Ankara-Washington ilişkileri sancısı yoğun bir süreçten geçiyor.
Her iki tarafın da kasımdaki başkanlık seçimleri bitene kadar azami
dikkat göstermesi gerekiyor.
Bu durumun Washington nezdinde iki sebebi var. İlki Obama
yönetiminin "topal ördek" konumu sebebiyle kritik kararları yeni
başkana devretme eğiliminde olması.
Yapılan sadece krizleri kontrol altına alma çabası. İkincisi ve
daha önemlisi Washington'da Türkiye ile ilgili kurumlardaki (Beyaz
Saray, dışişleri, adalet bakanlığı, Pentagon ve CIA) Cumhurbaşkanı
Erdoğan ve Türkiye antipatisinin getirdiği olumsuz hava.

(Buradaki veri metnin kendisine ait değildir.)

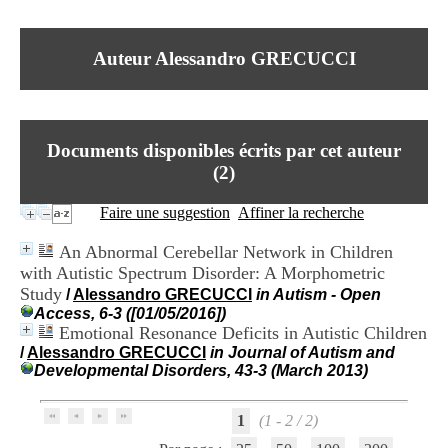
I
du CRA Rhône-Alpes
n
Centre Hospitalier le Vinatier
f
bât 211
Auteur Alessandro GRECUCCI
o
95, Bd Pinel
r
69678 Bron Cedex
m
Horaires
a
Lundi au Vendredi
t
9h00-12h00 13h30-16h00
Documents disponibles écrits par cet auteur
i
Contact
o
(
2
)
Tél:
+33(0)4 37 91 54 65
n
Fax:
+33(0)4 37 91 54 37
e
Faire une suggestion
Affiner la recherche
Mail
t
d
An Abnormal Cerebellar Network in Children
e
with Autistic Spectrum Disorder: A Morphometric
D
Study
o
/
Alessandro GRECUCCI
in Autism - Open
c
Access, 6-3 ([01/05/2016])
u
Emotional Resonance Deficits in Autistic Children
m
/
Alessandro GRECUCCI
in Journal of Autism and
e
Developmental Disorders, 43-3 (March 2013)
n
t
a
1
(1 - 2 / 2)
t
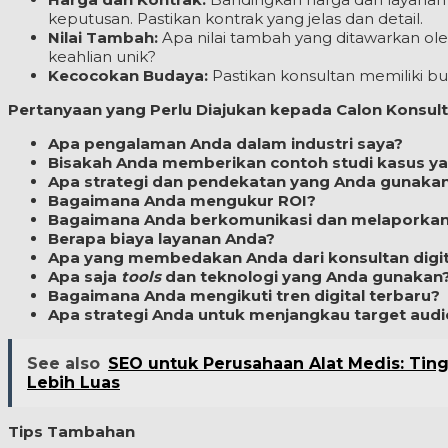
keputusan. Pastikan kontrak yang jelas dan detail.
Nilai Tambah:
Apa nilai tambah yang ditawarkan o
keahlian unik?
Kecocokan Budaya:
Pastikan konsultan memiliki bu
Pertanyaan yang Perlu Diajukan kepada Calon Konsulta
Apa pengalaman Anda dalam industri saya?
Bisakah Anda memberikan contoh studi kasus y
Apa strategi dan pendekatan yang Anda gunaka
Bagaimana Anda mengukur ROI?
Bagaimana Anda berkomunikasi dan melaporka
Berapa biaya layanan Anda?
Apa yang membedakan Anda dari konsultan digita
Apa saja
tools
dan teknologi yang Anda gunakan
Bagaimana Anda mengikuti tren digital terbaru?
Apa strategi Anda untuk menjangkau target audi
See also
SEO untuk Perusahaan Alat Medis: Tin
Lebih Luas
Tips Tambahan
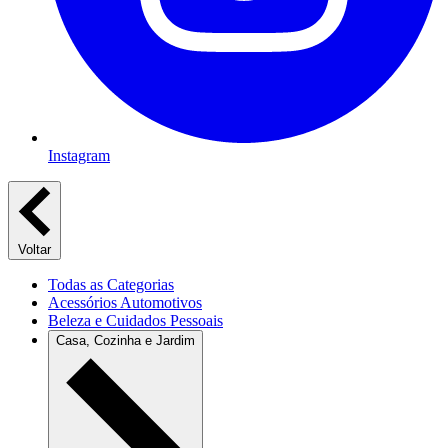
Instagram
Voltar
Todas as Categorias
Acessórios Automotivos
Beleza e Cuidados Pessoais
Casa, Cozinha e Jardim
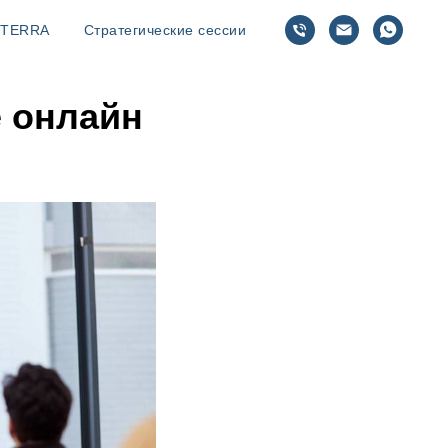
TERRA
Стратегические сессии
e онлайн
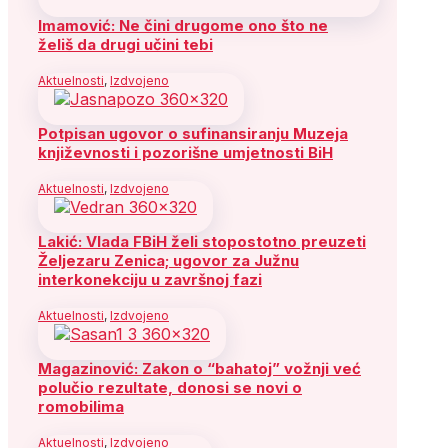
Imamović: Ne čini drugome ono što ne
želiš da drugi učini tebi
Aktuelnosti
,
Izdvojeno
Potpisan ugovor o sufinansiranju Muzeja
književnosti i pozorišne umjetnosti BiH
Aktuelnosti
,
Izdvojeno
Lakić: Vlada FBiH želi stopostotno preuzeti
Željezaru Zenica; ugovor za Južnu
interkonekciju u završnoj fazi
Aktuelnosti
,
Izdvojeno
Magazinović: Zakon o “bahatoj” vožnji već
polučio rezultate, donosi se novi o
romobilima
Aktuelnosti
,
Izdvojeno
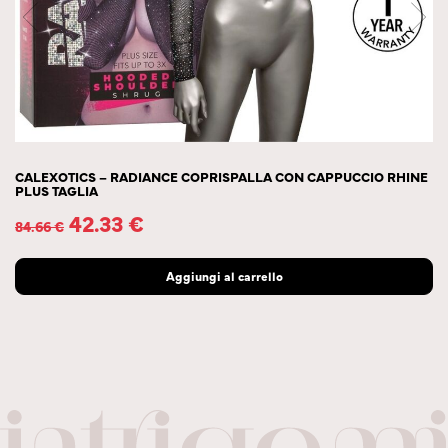
CALEXOTICS – RADIANCE COPRISPALLA CON CAPPUCCIO RHINE
PLUS TAGLIA
42.33
€
84.66
€
Aggiungi al carrello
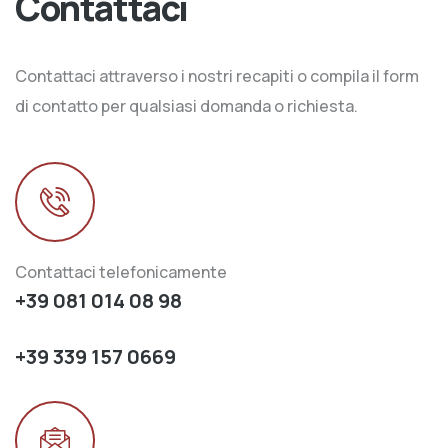
Contattaci
Contattaci attraverso i nostri recapiti o compila il form
di contatto per qualsiasi domanda o richiesta.
Contattaci telefonicamente
+39 081 014 08 98
+39 339 157 0669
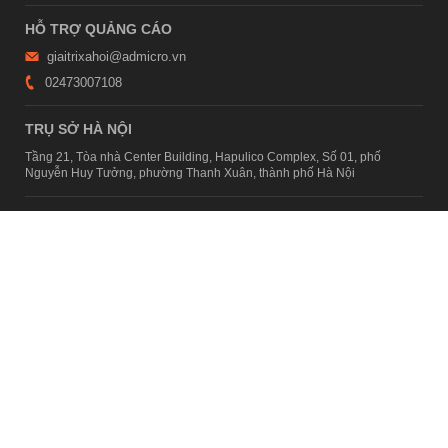
HỖ TRỢ QUẢNG CÁO
giaitrixahoi@admicro.vn
02473007108
TRỤ SỞ HÀ NỘI
Tầng 21, Tòa nhà Center Building, Hapulico Complex, Số 01, phố
Nguyễn Huy Tưởng, phường Thanh Xuân, thành phố Hà Nội
TRỤ SỞ TP.HỒ CHÍ MINH
Tầng 4, Tòa nhà 123, số 127 Võ Văn Tần, Phường Xuân Hòa, TPHCM
Giấy phép thiết lập trang thông tin điện tử tổng hợp trên mạng số
2215/GP-TTĐT do Sở Thông tin và Truyền thông Hà Nội cấp ngày 10
tháng 4 năm 2019
© Copyright 2007 - 2026 – Công ty Cổ phần VCCorp
Xem bản Desktop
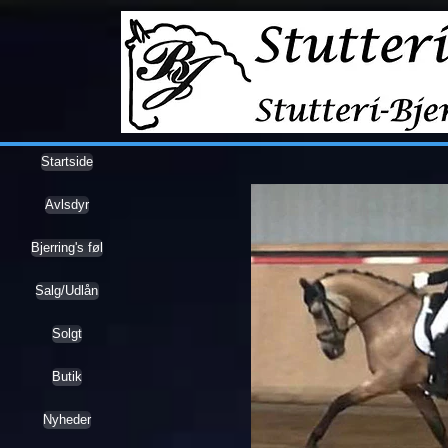
Startside
Avlsdyr
Bjerring's føl
Salg/Udlån
Solgt
Butik
Nyheder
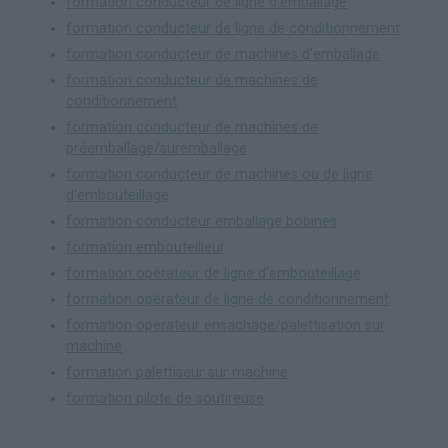
formation conducteur de ligne d'emballage
formation conducteur de ligne de conditionnement
formation conducteur de machines d'emballage
formation conducteur de machines de
conditionnement
formation conducteur de machines de
préemballage/suremballage
formation conducteur de machines ou de ligne
d'embouteillage
formation conducteur emballage bobines
formation embouteilleur
formation opérateur de ligne d'embouteillage
formation opérateur de ligne de conditionnement
formation opérateur ensachage/palettisation sur
machine
formation palettiseur sur machine
formation pilote de soutireuse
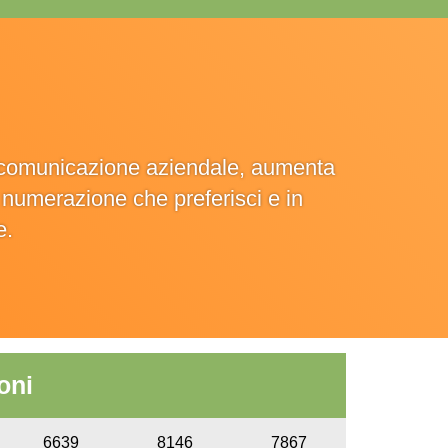
la comunicazione aziendale, aumenta
la numerazione che preferisci e in
e.
oni
6639
8146
7867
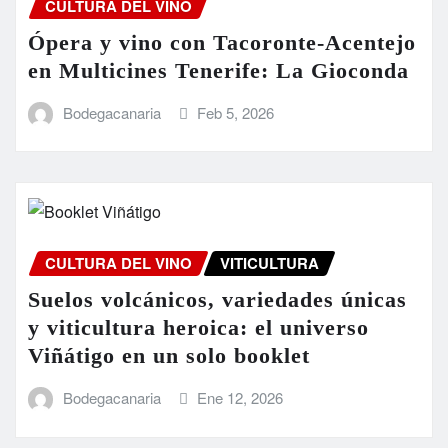
CULTURA DEL VINO
Ópera y vino con Tacoronte-Acentejo
en Multicines Tenerife: La Gioconda
Bodegacanaria
Feb 5, 2026
CULTURA DEL VINO
VITICULTURA
Suelos volcánicos, variedades únicas
y viticultura heroica: el universo
Viñátigo en un solo booklet
Bodegacanaria
Ene 12, 2026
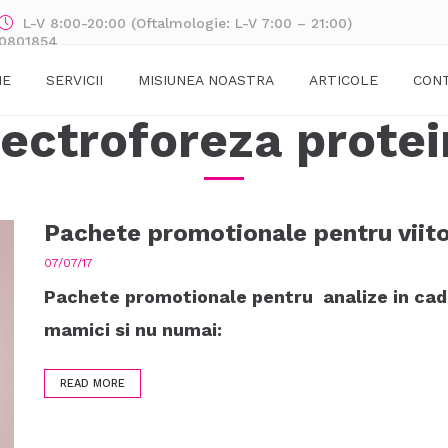
L-V 8:00-20:00 (Oftalmologie: L-V 7:00 – 21:00)
70801854
ME
SERVICII
MISIUNEA NOASTRA
ARTICOLE
CON
lectroforeza protei
Pachete promotionale pentru viit
07/07/17
Pachete promotionale pentru analize in cadru
mamici si nu numai:
READ MORE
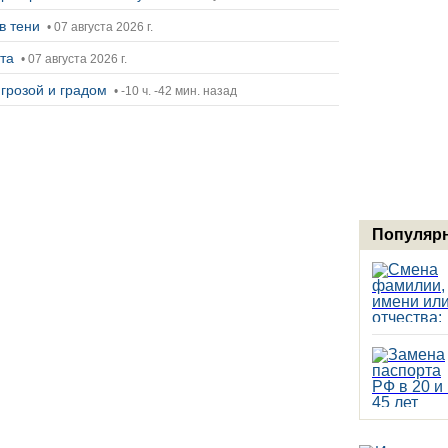
в тени
• 07 августа 2026 г.
ста
• 07 августа 2026 г.
 грозой и градом
• -10 ч. -42 мин. назад
Популярн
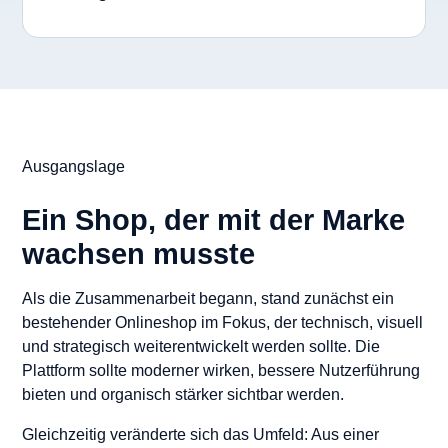
Ausgangslage
Ein Shop, der mit der Marke
wachsen musste
Als die Zusammenarbeit begann, stand zunächst ein
bestehender Onlineshop im Fokus, der technisch, visuell
und strategisch weiterentwickelt werden sollte. Die
Plattform sollte moderner wirken, bessere Nutzerführung
bieten und organisch stärker sichtbar werden.
Gleichzeitig veränderte sich das Umfeld: Aus einer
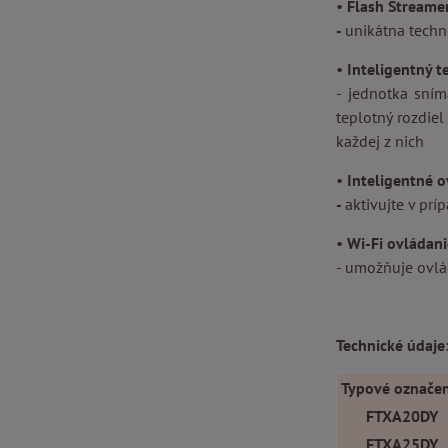
•
Flash Streame
-
unikátna techno
•
Inteligentný t
- jednotka sním
teplotný rozdiel
každej z nich
•
Inteligentné o
-
aktivujte v prí
•
Wi-Fi ovládani
- umožňuje ovlá
Technické údaje
Typové označen
FTXA20DY
FTXA25DY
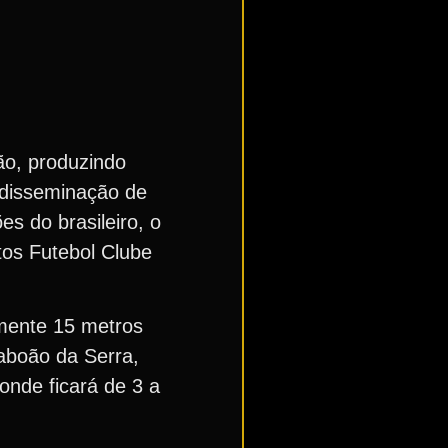
ão, produzindo
 disseminação de
s do brasileiro, o
tos Futebol Clube
amente 15 metros
Taboão da Serra,
onde ficará de 3 a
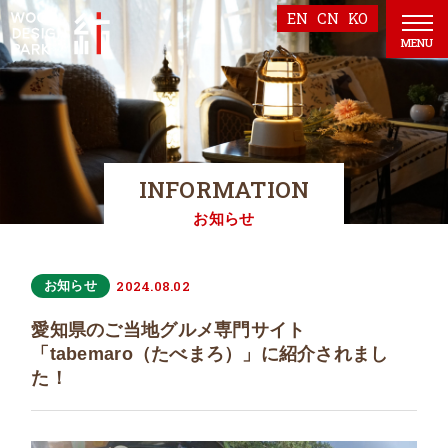
EN
CN
KO
MENU
INFORMATION
お知らせ
2024.08.02
お知らせ
愛知県のご当地グルメ専門サイト
「tabemaro（たべまろ）」に紹介されまし
た！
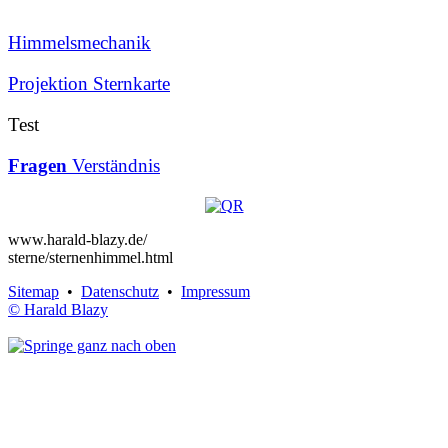
Himmelsmechanik
Projektion
Sternkarte
Test
Fragen
Verständnis
www.harald-blazy.de/
sterne/sternenhimmel.html
Sitemap
•
Datenschutz
•
Impressum
© Harald Blazy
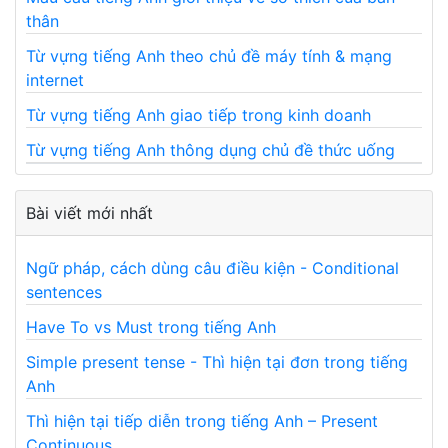
thân
Từ vựng tiếng Anh theo chủ đề máy tính & mạng
internet
Từ vựng tiếng Anh giao tiếp trong kinh doanh
Từ vựng tiếng Anh thông dụng chủ đề thức uống
Bài viết mới nhất
Ngữ pháp, cách dùng câu điều kiện - Conditional
sentences
Have To vs Must trong tiếng Anh
Simple present tense - Thì hiện tại đơn trong tiếng
Anh
Thì hiện tại tiếp diễn trong tiếng Anh – Present
Continuous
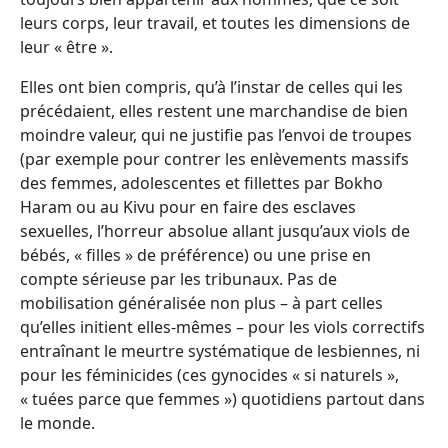
leurs corps, leur travail, et toutes les dimensions de
leur « être ».
Elles ont bien compris, qu’à l’instar de celles qui les
précédaient, elles restent une marchandise de bien
moindre valeur, qui ne justifie pas l’envoi de troupes
(par exemple pour contrer les enlèvements massifs
des femmes, adolescentes et fillettes par Bokho
Haram ou au Kivu pour en faire des esclaves
sexuelles, l’horreur absolue allant jusqu’aux viols de
bébés, « filles » de préférence) ou une prise en
compte sérieuse par les tribunaux. Pas de
mobilisation généralisée non plus – à part celles
qu’elles initient elles-mêmes – pour les viols correctifs
entraînant le meurtre systématique de lesbiennes, ni
pour les féminicides (ces gynocides « si naturels »,
« tuées parce que femmes ») quotidiens partout dans
le monde.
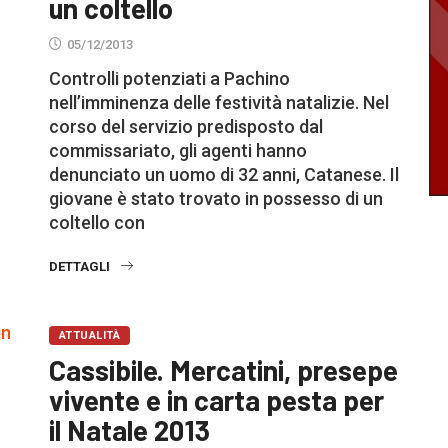
un coltello
05/12/2013
Controlli potenziati a Pachino
nell’imminenza delle festività natalizie. Nel
corso del servizio predisposto dal
commissariato, gli agenti hanno
denunciato un uomo di 32 anni, Catanese. Il
giovane è stato trovato in possesso di un
coltello con
DETTAGLI
ATTUALITÀ
Cassibile. Mercatini, presepe
vivente e in carta pesta per
il Natale 2013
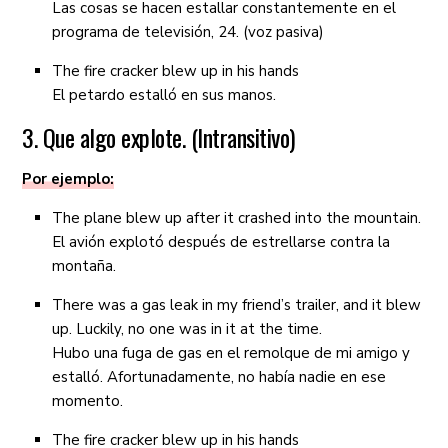
Las cosas se hacen estallar constantemente en el
programa de televisión, 24. (voz pasiva)
The fire cracker blew up in his hands
El petardo estalló en sus manos.
3. Que algo explote. (Intransitivo)
Por ejemplo:
The plane blew up after it crashed into the mountain.
El avión explotó después de estrellarse contra la
montaña.
There was a gas leak in my friend’s trailer, and it blew
up. Luckily, no one was in it at the time.
Hubo una fuga de gas en el remolque de mi amigo y
estalló. Afortunadamente, no había nadie en ese
momento.
The fire cracker blew up in his hands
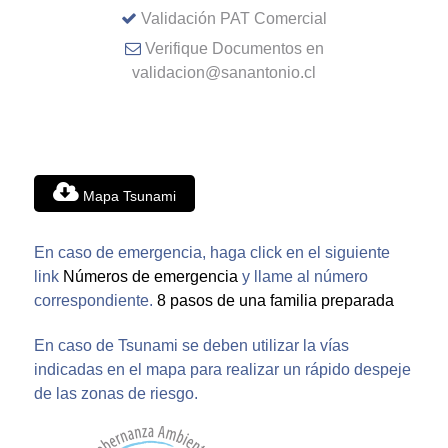
Validación PAT Comercial
Verifique Documentos en
validacion@sanantonio.cl
Mapa Tsunami
En caso de emergencia, haga click en el siguiente
link
Números de emergencia
y llame al número
correspondiente.
8 pasos de una familia preparada
En caso de Tsunami se deben utilizar la vías
indicadas en el mapa para realizar un rápido despeje
de las zonas de riesgo.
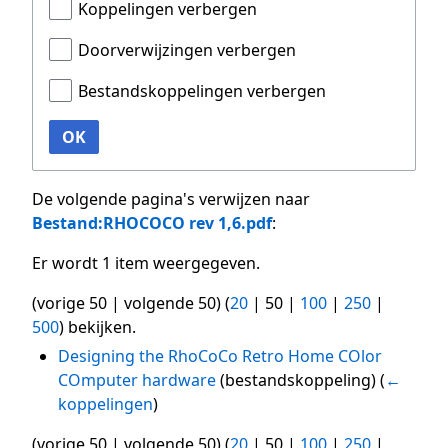
Koppelingen verbergen
Doorverwijzingen verbergen
Bestandskoppelingen verbergen
OK
De volgende pagina's verwijzen naar
Bestand:RHOCOCO rev 1,6.pdf
:
Er wordt 1 item weergegeven.
(
vorige 50
|
volgende 50
) (
20
|
50
|
100
|
250
|
500
) bekijken.
Designing the RhoCoCo Retro Home COlor
COmputer hardware
(bestandskoppeling)
(
←
koppelingen
)
(
vorige 50
|
volgende 50
) (
20
|
50
|
100
|
250
|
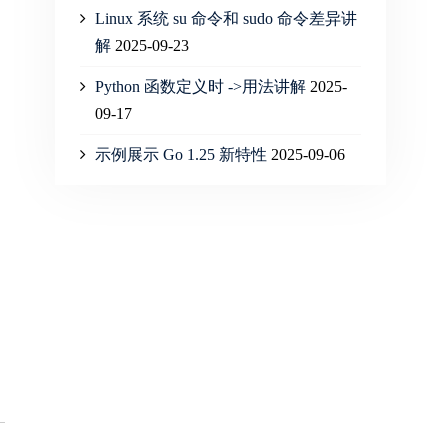
Linux 系统 su 命令和 sudo 命令差异讲
解
2025-09-23
Python 函数定义时 ->用法讲解
2025-
09-17
示例展示 Go 1.25 新特性
2025-09-06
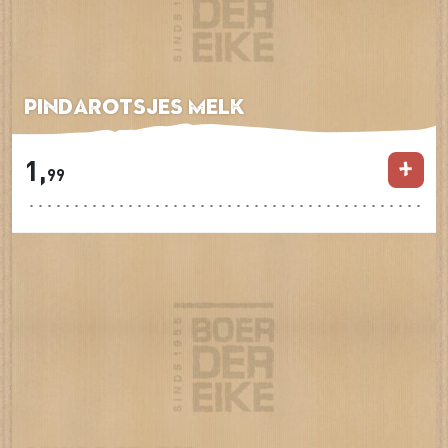
Pindarotsjes Melk
1,
99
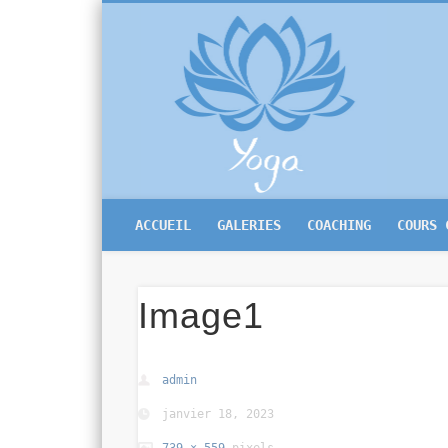
Mon
Facebook
Yoga Bruxelles
ACCUEIL
GALERIES
COACHING
COURS 
Image1
admin
janvier 18, 2023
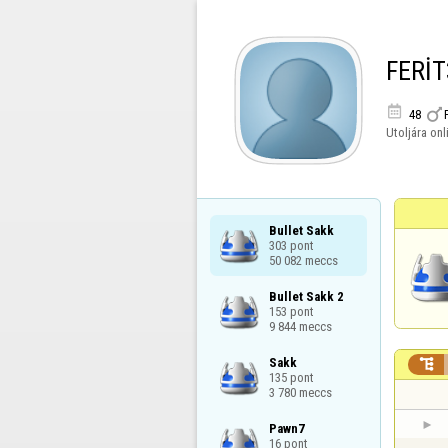
FERİT


48
Utoljára onl
Bullet Sakk

303 pont

50 082 meccs
Bullet Sakk 2

153 pont

9 844 meccs
Sakk


135 pont

3 780 meccs
Pawn7

16 pont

ABD Ankara eski büyükelçisi J. Jeffrey Washington'daki kızgınlığı
çok açık şekilde dile getirdi.
Meselenin "otoriterleşme" ile alakası yok. O suçlama yemeğin sosu
sadedinde. Rahatsızlık, Erdoğan'ın ve hatta ordu da dahil
Türkiye'nin kurumlarının ABD'nin isteklerine direnç göstermesinden
kaynaklanıyor.
Türkiye'nin kendi önceliklerini sürekli gündeme getirerek her
krizde konuları uzun uzun ABD'yle müzakere etmeye çalışması
canlarını sıkıyor.
Uluslararası sistemin hâkimi Batı'nın çifte standartlarının
sıklıkla sorgulanması rahatsız ediyor.
Yine de Türkiye ve ABD gibi onlu yıllardır yakın müttefiklik
geçmişi olan iki ülkenin bu gerilimi yönetememesi tehlikeli bir
gidişat olur.
***
İşte bu durumun farkında olan Obama yönetimi 15 Temmuz sonrasında
yükselen gerilimi düşürebilmek için Başkan Yardımcısı Biden'ı 24
Ağustos'ta Türkiye'ye gönderiyor. Böylece darbe girişimi karşısında
Batılı "dost" liderlerin Türkiye'ye neden gelmediği eleştirisi
karşılanıyor.
Biden'ın temel hedefi ilişkilerde yıpranan dostluğu, müttefikliği
yeniden vurgulamak. Somut dosyaların başında Gülen'in iadesi ve
Suriye'deki son gelişmeler gelecek. Ancak Gülen'in iadesi ve PYD
konusunda hızlı bir ilerleme sağlanması kolay görünmüyor.
Öncelikle Washington iade konusunda hukuki süreçte diretiyor.